Warning of sodium bicarbonate

The administration of insulin inhibits lipolysis and thus successfully combats acidosis. Correction of acidosis with sodium bicarbonate is not required at pH values ​​of 7 and higher. The administration of 8.4% sodium bicarbonate with 50 mmol over an hour can only be considered if the pH value is less than 7, which is threatening to life. The main risk of acidosis correction with buffer solutions is the further drop in potassium and the risk of cerebral edema.

Therapy for hyperosmolar hyperglycemic syndrome

With this clinical picture, the blood sugar is often exorbitantly increased (blood sugar values ​​over 1,000 mg / dl are not uncommon). This affects type 2 diabetics who have retained their own insulin performance, which in turn prevents lipolysis so that ketogenesis does not occur. What remains is hyperosmolarity with all its negative consequences (see Fig. 2). The main danger in therapy for hyperosmolar coma is dysequilibrium syndrome.
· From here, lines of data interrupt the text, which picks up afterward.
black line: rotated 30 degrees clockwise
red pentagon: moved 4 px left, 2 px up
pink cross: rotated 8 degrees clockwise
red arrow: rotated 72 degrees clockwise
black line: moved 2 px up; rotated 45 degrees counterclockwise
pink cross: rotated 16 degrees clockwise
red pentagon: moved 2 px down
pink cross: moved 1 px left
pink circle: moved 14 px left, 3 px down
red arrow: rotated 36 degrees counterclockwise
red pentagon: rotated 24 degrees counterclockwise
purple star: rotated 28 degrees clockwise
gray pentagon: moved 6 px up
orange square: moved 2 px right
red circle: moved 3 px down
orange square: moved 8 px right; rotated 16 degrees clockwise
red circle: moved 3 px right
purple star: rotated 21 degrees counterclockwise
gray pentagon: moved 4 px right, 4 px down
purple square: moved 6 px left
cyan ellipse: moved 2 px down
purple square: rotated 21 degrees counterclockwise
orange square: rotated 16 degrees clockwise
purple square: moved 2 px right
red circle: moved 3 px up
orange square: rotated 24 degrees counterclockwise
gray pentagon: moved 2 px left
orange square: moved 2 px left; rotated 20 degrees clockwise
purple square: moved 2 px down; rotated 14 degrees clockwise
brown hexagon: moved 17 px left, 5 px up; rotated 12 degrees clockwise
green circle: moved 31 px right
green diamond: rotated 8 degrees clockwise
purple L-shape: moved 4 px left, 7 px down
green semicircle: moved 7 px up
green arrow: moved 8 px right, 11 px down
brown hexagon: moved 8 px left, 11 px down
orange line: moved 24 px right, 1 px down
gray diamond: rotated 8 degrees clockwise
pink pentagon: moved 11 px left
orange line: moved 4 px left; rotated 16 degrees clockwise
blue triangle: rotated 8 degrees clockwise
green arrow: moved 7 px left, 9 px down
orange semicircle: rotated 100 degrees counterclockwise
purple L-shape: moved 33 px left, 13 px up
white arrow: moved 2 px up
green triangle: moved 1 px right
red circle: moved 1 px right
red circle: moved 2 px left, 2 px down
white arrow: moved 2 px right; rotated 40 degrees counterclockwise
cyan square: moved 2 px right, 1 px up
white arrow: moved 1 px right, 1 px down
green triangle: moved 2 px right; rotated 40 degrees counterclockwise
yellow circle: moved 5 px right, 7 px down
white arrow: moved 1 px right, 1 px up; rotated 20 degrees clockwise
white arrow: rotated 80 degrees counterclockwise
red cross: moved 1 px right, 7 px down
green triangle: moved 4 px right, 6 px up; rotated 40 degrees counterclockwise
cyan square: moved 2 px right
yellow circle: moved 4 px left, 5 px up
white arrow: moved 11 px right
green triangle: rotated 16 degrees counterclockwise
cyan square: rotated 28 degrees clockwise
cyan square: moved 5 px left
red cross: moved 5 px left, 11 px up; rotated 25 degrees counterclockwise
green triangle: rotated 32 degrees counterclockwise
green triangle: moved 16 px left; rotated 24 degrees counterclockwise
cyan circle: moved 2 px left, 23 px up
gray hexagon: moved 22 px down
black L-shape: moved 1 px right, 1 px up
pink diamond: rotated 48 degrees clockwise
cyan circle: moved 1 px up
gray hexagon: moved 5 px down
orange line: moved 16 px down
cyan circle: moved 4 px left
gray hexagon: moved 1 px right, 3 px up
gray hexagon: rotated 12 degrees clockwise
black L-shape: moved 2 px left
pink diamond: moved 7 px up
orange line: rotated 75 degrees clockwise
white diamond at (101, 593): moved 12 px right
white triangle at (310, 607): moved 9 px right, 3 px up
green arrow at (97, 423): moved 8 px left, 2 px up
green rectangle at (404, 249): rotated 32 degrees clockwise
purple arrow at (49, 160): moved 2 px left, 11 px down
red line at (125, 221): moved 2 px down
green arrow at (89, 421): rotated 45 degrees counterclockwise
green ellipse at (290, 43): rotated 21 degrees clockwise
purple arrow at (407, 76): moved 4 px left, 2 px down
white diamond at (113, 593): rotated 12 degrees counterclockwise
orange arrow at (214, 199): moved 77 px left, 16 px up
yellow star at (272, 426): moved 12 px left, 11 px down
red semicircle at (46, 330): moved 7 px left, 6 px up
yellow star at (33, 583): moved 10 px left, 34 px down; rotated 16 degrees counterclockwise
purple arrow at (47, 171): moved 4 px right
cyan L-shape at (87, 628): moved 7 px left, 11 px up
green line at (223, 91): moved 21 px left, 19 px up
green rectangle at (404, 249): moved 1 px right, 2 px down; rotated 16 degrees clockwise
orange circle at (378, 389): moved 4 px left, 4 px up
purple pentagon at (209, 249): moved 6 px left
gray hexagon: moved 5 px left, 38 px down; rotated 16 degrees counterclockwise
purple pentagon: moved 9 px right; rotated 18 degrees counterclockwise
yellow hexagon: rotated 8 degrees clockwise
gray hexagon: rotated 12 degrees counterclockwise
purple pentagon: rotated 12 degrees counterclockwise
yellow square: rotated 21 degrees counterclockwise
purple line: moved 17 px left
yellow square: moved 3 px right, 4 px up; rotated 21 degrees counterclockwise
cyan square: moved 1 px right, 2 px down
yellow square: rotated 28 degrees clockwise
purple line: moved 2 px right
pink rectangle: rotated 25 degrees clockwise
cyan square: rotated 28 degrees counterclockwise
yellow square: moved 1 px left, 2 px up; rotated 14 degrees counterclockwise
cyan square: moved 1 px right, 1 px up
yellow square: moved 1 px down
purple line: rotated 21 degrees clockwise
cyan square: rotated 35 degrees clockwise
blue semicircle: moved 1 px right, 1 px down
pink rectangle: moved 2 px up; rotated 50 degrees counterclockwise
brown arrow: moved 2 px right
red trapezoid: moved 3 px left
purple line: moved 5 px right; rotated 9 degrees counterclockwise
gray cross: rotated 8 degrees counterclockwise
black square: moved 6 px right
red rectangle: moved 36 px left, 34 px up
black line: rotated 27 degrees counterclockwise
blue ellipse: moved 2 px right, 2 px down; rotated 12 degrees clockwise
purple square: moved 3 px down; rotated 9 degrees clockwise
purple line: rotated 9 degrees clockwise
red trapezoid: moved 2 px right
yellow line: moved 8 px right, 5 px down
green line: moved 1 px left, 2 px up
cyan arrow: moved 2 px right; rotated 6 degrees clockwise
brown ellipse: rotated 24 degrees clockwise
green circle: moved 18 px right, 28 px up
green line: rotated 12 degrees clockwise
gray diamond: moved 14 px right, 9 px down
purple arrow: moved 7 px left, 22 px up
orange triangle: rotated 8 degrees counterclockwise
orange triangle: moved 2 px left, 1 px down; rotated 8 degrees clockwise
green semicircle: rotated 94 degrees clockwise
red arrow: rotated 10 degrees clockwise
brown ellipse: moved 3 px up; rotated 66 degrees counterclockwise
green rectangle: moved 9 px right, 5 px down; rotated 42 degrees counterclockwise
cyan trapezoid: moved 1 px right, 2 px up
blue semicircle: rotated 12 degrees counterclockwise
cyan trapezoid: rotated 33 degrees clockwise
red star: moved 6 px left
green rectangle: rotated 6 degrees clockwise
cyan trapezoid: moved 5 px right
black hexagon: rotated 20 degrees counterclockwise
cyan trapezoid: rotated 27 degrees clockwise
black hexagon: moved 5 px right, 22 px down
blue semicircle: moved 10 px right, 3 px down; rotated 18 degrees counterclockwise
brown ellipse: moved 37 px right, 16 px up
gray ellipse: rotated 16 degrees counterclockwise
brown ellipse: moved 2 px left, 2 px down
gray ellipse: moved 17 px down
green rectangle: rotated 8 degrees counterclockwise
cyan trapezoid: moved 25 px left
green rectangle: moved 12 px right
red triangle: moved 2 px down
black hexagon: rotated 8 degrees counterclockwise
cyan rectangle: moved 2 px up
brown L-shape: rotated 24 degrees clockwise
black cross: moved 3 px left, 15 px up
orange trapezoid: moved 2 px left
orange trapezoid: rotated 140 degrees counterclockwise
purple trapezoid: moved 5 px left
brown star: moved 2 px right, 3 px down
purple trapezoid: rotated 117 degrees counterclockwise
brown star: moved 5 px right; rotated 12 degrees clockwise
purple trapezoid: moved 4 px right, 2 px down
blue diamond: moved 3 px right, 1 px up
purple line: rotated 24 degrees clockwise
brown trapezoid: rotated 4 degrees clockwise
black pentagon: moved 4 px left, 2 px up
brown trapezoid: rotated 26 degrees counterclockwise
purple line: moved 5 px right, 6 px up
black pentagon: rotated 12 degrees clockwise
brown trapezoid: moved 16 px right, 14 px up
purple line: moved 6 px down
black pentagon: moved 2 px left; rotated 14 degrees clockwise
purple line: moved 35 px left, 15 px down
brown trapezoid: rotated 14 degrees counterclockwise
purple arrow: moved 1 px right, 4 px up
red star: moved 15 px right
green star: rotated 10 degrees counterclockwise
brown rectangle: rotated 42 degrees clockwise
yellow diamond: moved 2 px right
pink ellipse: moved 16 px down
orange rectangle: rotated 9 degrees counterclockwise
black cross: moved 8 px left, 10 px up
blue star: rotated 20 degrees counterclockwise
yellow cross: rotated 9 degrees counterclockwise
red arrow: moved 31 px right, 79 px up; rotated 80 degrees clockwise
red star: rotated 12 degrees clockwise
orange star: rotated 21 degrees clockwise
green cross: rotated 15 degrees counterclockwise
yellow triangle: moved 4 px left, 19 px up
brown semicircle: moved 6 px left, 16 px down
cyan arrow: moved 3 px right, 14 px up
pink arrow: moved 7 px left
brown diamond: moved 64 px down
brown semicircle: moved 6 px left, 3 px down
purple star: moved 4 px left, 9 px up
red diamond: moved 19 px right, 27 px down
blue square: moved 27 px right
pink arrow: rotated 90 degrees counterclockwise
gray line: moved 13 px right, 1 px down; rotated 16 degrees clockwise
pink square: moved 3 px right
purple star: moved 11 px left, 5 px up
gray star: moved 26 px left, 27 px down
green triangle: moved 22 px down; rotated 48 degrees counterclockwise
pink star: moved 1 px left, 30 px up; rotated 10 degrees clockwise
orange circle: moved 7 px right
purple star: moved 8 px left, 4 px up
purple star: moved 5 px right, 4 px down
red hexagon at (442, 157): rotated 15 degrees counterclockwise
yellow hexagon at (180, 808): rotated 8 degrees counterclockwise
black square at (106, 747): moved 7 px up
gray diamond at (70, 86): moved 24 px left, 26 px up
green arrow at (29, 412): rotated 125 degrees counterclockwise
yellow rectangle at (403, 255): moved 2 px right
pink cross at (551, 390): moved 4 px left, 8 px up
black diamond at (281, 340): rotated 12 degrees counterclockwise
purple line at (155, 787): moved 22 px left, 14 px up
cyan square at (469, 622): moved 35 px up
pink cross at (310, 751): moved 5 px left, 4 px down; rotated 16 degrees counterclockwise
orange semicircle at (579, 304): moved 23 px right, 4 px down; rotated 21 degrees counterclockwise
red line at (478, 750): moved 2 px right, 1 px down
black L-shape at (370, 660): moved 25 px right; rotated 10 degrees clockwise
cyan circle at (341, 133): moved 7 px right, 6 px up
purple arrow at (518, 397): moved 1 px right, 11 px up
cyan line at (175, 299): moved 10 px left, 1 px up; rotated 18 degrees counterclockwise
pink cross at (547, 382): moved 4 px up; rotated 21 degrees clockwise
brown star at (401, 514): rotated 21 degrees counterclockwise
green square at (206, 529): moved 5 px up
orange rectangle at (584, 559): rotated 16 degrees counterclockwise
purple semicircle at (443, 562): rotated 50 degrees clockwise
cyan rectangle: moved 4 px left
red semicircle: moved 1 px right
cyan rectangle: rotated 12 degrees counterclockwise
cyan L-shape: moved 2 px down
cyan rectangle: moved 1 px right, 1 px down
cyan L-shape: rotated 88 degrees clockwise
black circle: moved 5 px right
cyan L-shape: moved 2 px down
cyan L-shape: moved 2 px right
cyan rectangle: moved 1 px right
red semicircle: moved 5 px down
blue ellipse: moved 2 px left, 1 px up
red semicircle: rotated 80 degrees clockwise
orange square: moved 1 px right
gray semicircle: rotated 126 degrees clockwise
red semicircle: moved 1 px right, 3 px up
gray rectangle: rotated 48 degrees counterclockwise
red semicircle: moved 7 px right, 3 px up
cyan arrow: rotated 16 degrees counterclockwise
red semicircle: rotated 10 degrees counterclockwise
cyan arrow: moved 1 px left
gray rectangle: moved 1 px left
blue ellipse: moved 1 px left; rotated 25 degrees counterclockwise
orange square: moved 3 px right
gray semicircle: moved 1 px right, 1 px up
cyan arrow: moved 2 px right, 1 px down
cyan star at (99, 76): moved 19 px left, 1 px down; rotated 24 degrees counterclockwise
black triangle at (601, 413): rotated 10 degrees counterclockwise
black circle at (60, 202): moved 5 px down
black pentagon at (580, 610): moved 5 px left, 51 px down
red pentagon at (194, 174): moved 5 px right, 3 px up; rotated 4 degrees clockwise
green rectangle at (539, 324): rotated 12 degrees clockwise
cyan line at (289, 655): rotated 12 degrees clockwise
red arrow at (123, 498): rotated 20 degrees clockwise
To avoid this, the following applies to all measures to compensate for hypovolemia and hyperglycemia: proceed slowly!

Cerebral edema manifests itself through headache, vomiting, disorientation, aggressive behavior and the occurrence of cerebral cramps. With these symptoms, a cranial computed tomography should be performed immediately. Cerebral edema is a life-threatening complication, the treatment of which can be attempted by administering mannitol or hypermolar saline solution. The treatment of cerebral cramps is carried out by administering barbiturates and hyperventilation. However, no reliable data is available on this.

Diabetic ketoacidosis is a serious complication of type 1 diabetes. It differs from hyperosmolar coma in that it has acidosis. The treatment of the two consequences of a rise in blood sugar should be regulated differently according to "Standard Operating Procedures" and should take place in an intensive care unit.





Internist, endocrinologist and diabetologist
Diabetes Center Mergentheim

Conflicts of Interest: The author has not declared any.